More importantly, there are easily several hundred unpatched vulnerabilities that have been addressed by current Flash Player versions. The current version of Flash Player still installs on WinXP.
Your XP machine shouldn't be connected to the Internet at this point. Particularly if you're doing anything remotely sensitive, like accessing banking, using a credit card, sending personal info. If it's a money thing, Mint Linux is free and offers support for secure modern browsers and the underlying encryption and network security that's necessary for using the modern web. Otherwise, you can get a cheap Win10 machine (there are totally workable laptops in the US for $400 that run Win10), or like a Chromebook for $250. You can even find refurbished Macbooks in the hundreds of dollars on Walmart and Amazon, if you don't mind being a few generations behind.

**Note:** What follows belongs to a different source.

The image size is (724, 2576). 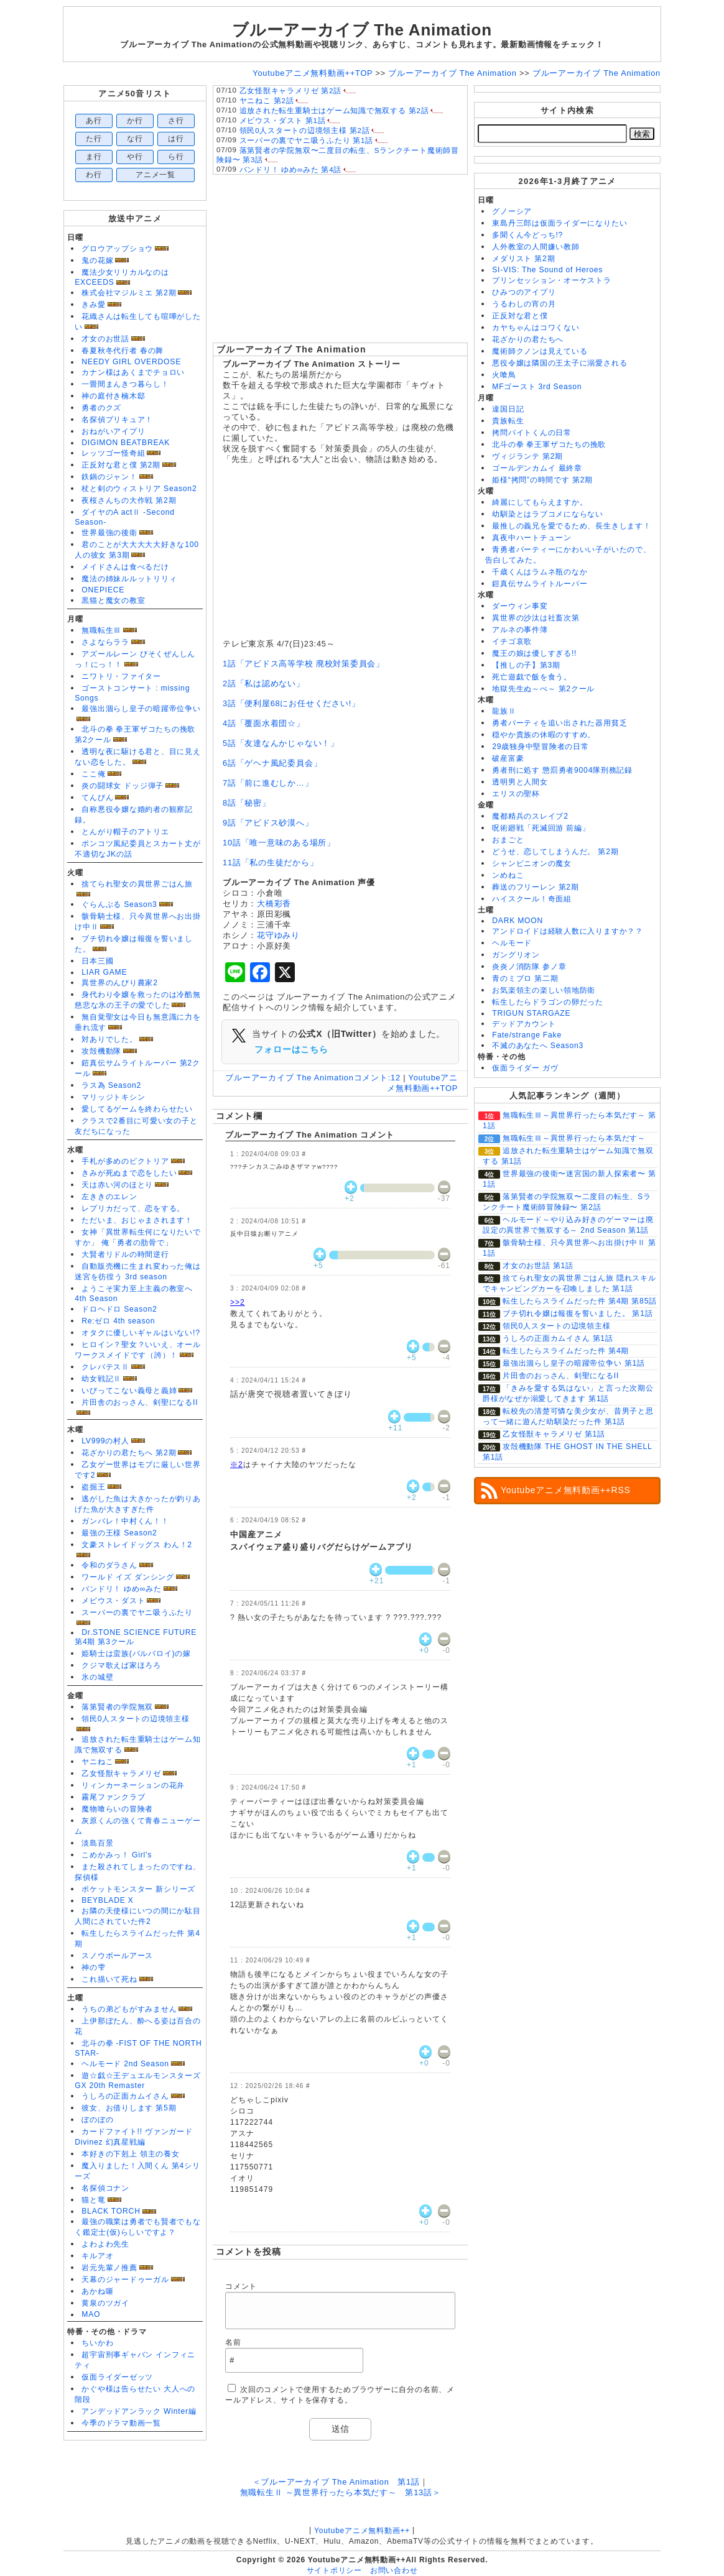 What do you see at coordinates (122, 785) in the screenshot?
I see `炎の闘球女 ドッジ弾子` at bounding box center [122, 785].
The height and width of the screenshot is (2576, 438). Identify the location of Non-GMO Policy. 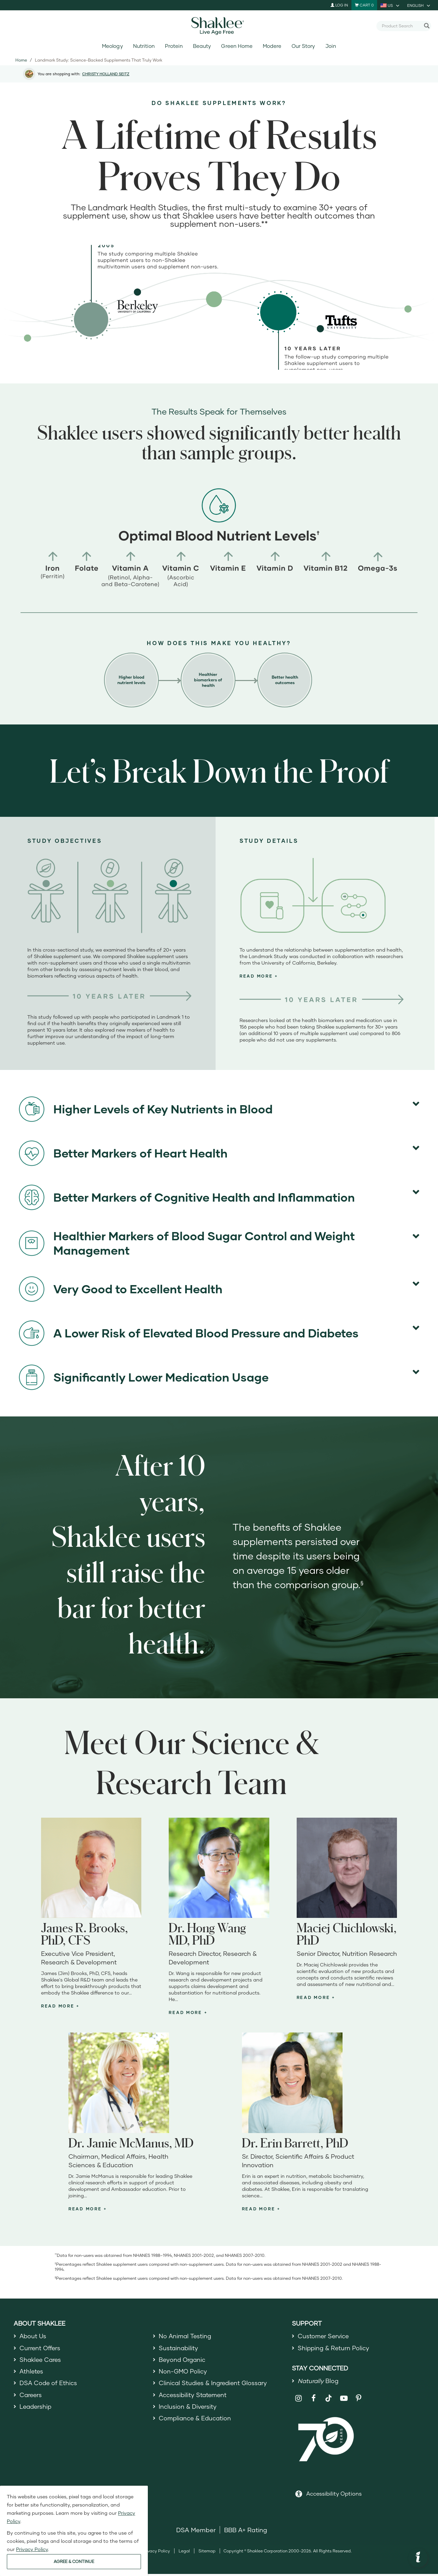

Seriously, it's time to let the WinXP machine go. It's a foothold into your network, and there's just a bunch of automated machinery sitting around on the network that just scans for outdated machines. Popping them and adding them to a botnet (best case) is trivial, and then the machine is a foothold for attacking everything else on your network from behind your router/firewall. If you've airgapped that thing for your WinXP nostaliga machine, I guess, but it's time to move on from actually using that thing to interact with the world. It's a hostile place out there, and WinXP is too pure to exist in this world.
Given that the original post on this thread was from 2011, I'm going to lock it.
If you're having issues, please start a new thread.